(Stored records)
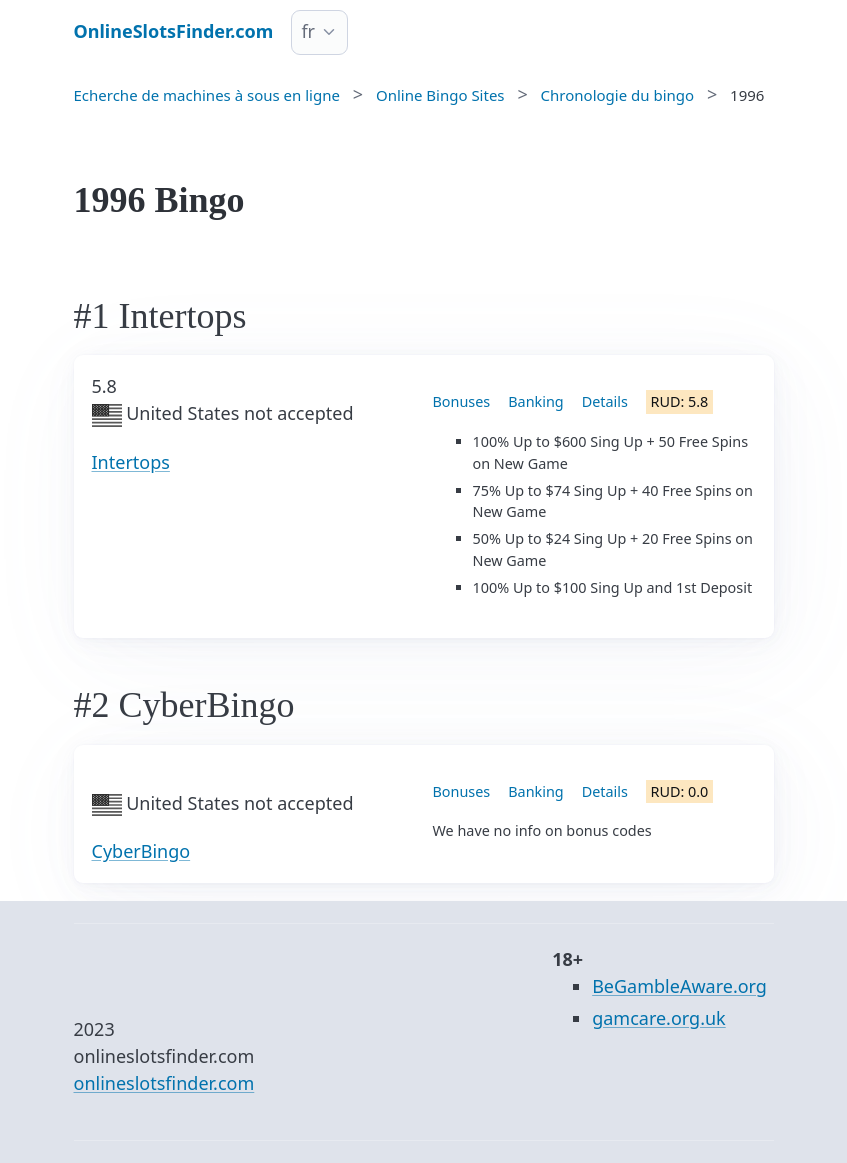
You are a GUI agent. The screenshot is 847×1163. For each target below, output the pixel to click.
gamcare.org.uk (659, 1018)
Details (605, 401)
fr (308, 31)
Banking (535, 401)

◆ Problem details:
Could the data be reproduced exactly, with the pictures omitted?

◆ Result for this task:
You are a GUI agent. The screenshot is 847×1163. For each target below, output the pixel to click.
gamcare.org.uk (659, 1018)
Details (605, 401)
fr (308, 31)
Banking (535, 401)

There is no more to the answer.